How Finland's Basic Income Experiment Will Work - nkurz
http://www.fastcoexist.com/3052595/how-finlands-exciting-basic-income-experiment-will-work-and-what-we-can-learn-from-it
======
dang
This story already had a major discussion
([https://news.ycombinator.com/item?id=10688207](https://news.ycombinator.com/item?id=10688207)),
but the current article contains more information about what is actually
planned.

Instead of treating this as a dupe like we normally would, let's try leaving
it up with the request that people discuss the specifics of this experiment,
and perhaps what other sorts of experiments could be run and how one might
evaluate them—and leave the more generic for-and-against basic income stuff to
the other thread.

------
_rpd
I think it's hard for these experiments to yield answers to important
questions about basic income because of the fact that participants know it is
an experiment.

With a 2 year length, people aren't going to adjust their long term plans
regarding the expectation of how much they will have to work. The extra cash
is just a windfall. Reaction to a long term political commitment will be
different - once people trust that the basic income will "always be there."

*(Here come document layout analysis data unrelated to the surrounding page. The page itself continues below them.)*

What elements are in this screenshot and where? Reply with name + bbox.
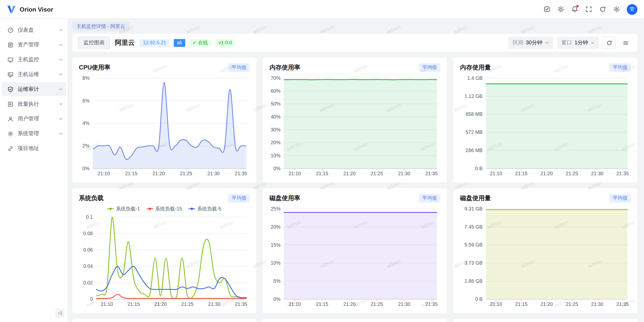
chevron-down-icon [59,87,63,91]
notification-badge-dot [576,5,579,7]
svg-text:21:25: 21:25 [371,171,383,176]
widget-check-button[interactable] [541,3,553,15]
average-badge[interactable]: 平均值 [419,194,440,202]
host-code-tag: ali [174,39,185,47]
range-select-value: 30分钟 [526,39,542,46]
svg-text:7.45 GB: 7.45 GB [465,224,483,230]
chevron-down-icon [59,43,63,47]
sidebar-item-host-ops[interactable]: 主机运维 [2,67,66,82]
chart-card-disk-usage: 磁盘使用量 平均值 0 B1.86 GB3.73 GB5.59 GB7.45 G… [453,188,637,313]
sidebar-item-dashboard[interactable]: 仪表盘 [2,23,66,37]
settings-button[interactable] [610,3,623,15]
sidebar-item-label: 主机监控 [18,56,39,63]
svg-text:0 B: 0 B [475,296,482,302]
svg-text:0.06: 0.06 [83,247,93,253]
monitor-chart-tab[interactable]: 监控图表 [78,37,110,49]
svg-text:21:30: 21:30 [398,171,410,176]
link-icon [7,145,13,151]
average-badge[interactable]: 平均值 [419,63,440,72]
chart-card-partial [453,319,637,322]
chart-canvas[interactable]: 系统负载-1系统负载-15系统负载-500.020.040.060.080.12… [79,205,250,308]
average-badge[interactable]: 平均值 [610,63,631,72]
chart-card-memory-usage: 内存使用量 平均值 0 B286 MB572 MB858 MB1.12 GB1.… [453,58,637,183]
legend-item[interactable]: 系统负载-15 [147,205,182,212]
average-badge[interactable]: 平均值 [610,194,631,202]
window-select[interactable]: 窗口 1分钟 [557,37,599,49]
average-badge[interactable]: 平均值 [228,194,250,202]
sidebar-item-label: 运维审计 [18,86,39,93]
user-icon [7,116,13,122]
sidebar-item-label: 仪表盘 [18,26,34,33]
chart-canvas[interactable]: 0%2%4%6%8%21:1021:1521:2021:2521:3021:35 [79,74,250,177]
app-title: Orion Visor [20,6,53,13]
chart-card-cpu: CPU使用率 平均值 0%2%4%6%8%21:1021:1521:2021:2… [72,58,256,183]
svg-text:60%: 60% [271,88,280,94]
svg-text:50%: 50% [271,101,280,106]
svg-text:21:30: 21:30 [591,171,603,176]
host-name: 阿里云 [115,39,135,47]
app-root: Orion Visor [0,0,644,322]
sidebar-item-system[interactable]: 系统管理 [2,127,66,141]
sidebar-item-batch-exec[interactable]: 批量执行 [2,97,66,111]
avatar[interactable]: 管 [627,4,637,15]
sidebar-item-users[interactable]: 用户管理 [2,112,66,126]
average-badge[interactable]: 平均值 [228,63,250,72]
topbar-actions: 管 [541,3,637,15]
chevron-down-icon [545,41,549,45]
breadcrumb-tag[interactable]: 主机监控详情 - 阿里云 [72,22,129,31]
monitor-icon [7,56,13,62]
svg-text:21:20: 21:20 [343,301,356,307]
svg-text:21:30: 21:30 [398,301,410,307]
chart-canvas[interactable]: 0%5%10%15%20%25%21:1021:1521:2021:2521:3… [269,205,440,308]
document-list-icon [7,42,13,48]
svg-text:3.73 GB: 3.73 GB [465,260,483,266]
host-toolbar: 监控图表 阿里云 12.92.5.21 ali ✓ 在线 v1.0.0 区间 3… [72,34,637,52]
chart-list-button[interactable] [619,37,632,49]
svg-text:21:10: 21:10 [490,301,502,307]
sidebar-item-assets[interactable]: 资产管理 [2,38,66,52]
legend-marker-icon [189,208,195,209]
sidebar-item-audit[interactable]: 运维审计 [2,82,66,96]
logo-icon [7,5,16,14]
legend-item[interactable]: 系统负载-5 [189,205,221,212]
svg-text:5%: 5% [273,278,280,284]
charts-grid: CPU使用率 平均值 0%2%4%6%8%21:1021:1521:2021:2… [72,58,637,322]
charts-refresh-button[interactable] [603,37,615,49]
chart-card-load: 系统负载 平均值 系统负载-1系统负载-15系统负载-500.020.040.0… [72,188,256,313]
svg-text:21:20: 21:20 [540,301,553,307]
svg-text:21:20: 21:20 [154,301,167,307]
chart-card-partial [263,319,447,322]
toolbar-controls: 区间 30分钟 窗口 1分钟 [509,37,632,49]
fullscreen-button[interactable] [582,3,595,15]
svg-text:70%: 70% [271,75,280,81]
breadcrumb: 主机监控详情 - 阿里云 [72,21,637,31]
svg-text:0.02: 0.02 [83,280,93,285]
sidebar-item-label: 主机运维 [18,71,39,78]
sidebar-item-project-link[interactable]: 项目地址 [2,141,66,156]
chart-canvas[interactable]: 0 B286 MB572 MB858 MB1.12 GB1.4 GB21:102… [460,74,631,177]
svg-text:21:30: 21:30 [207,171,220,176]
svg-text:21:35: 21:35 [616,301,629,307]
main-area: 主机监控详情 - 阿里云 监控图表 阿里云 12.92.5.21 ali ✓ 在… [68,19,644,322]
chart-canvas[interactable]: 0 B1.86 GB3.73 GB5.59 GB7.45 GB9.31 GB21… [460,205,631,308]
svg-text:10%: 10% [271,260,280,266]
sidebar-collapse-button[interactable] [55,309,64,318]
svg-text:1.4 GB: 1.4 GB [467,75,482,81]
svg-text:5.59 GB: 5.59 GB [465,242,483,247]
theme-button[interactable] [554,3,567,15]
svg-text:21:35: 21:35 [425,171,438,176]
chevron-down-icon [59,58,63,62]
gear-icon [613,6,620,13]
chart-canvas[interactable]: 0%10%20%30%40%50%60%70%21:1021:1521:2021… [269,74,440,177]
menu-fold-icon [57,310,63,316]
window-select-value: 1分钟 [575,39,588,46]
range-select[interactable]: 区间 30分钟 [509,37,553,49]
notifications-button[interactable] [569,3,581,15]
refresh-button[interactable] [596,3,609,15]
svg-text:21:20: 21:20 [343,171,356,176]
legend-item[interactable]: 系统负载-1 [107,205,140,212]
svg-text:21:10: 21:10 [490,171,502,176]
sidebar-item-label: 批量执行 [18,100,39,108]
svg-text:10%: 10% [271,153,280,158]
sidebar-item-host-monitor[interactable]: 主机监控 [2,53,66,67]
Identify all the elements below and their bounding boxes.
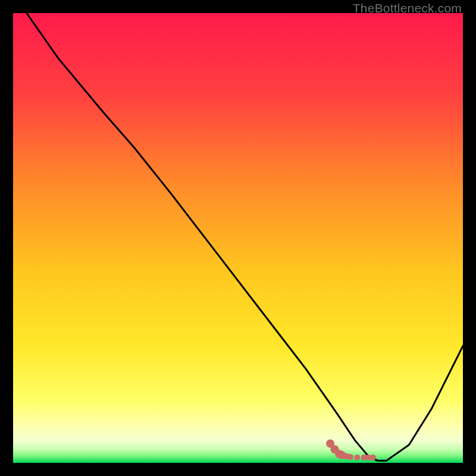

Similarly, some local landlords and businesses may raise prices to soak up the
extra disposable income, but they know that their actions will be scrutinized
and publicized. Is 2 years of marginal extra profit worth the loss of good
will? Again, I think the answer is different once there is a long term
political commitment.

The answer to this last question is important, because it likely leads to the
basic income being adjusted for price inflation, and then an inflationary
spiral or price controls. To me, this is the central problem with basic income
(I think the "motivation to work" issue is a red herring), and I don't see how
basic income experiments can shed light on it.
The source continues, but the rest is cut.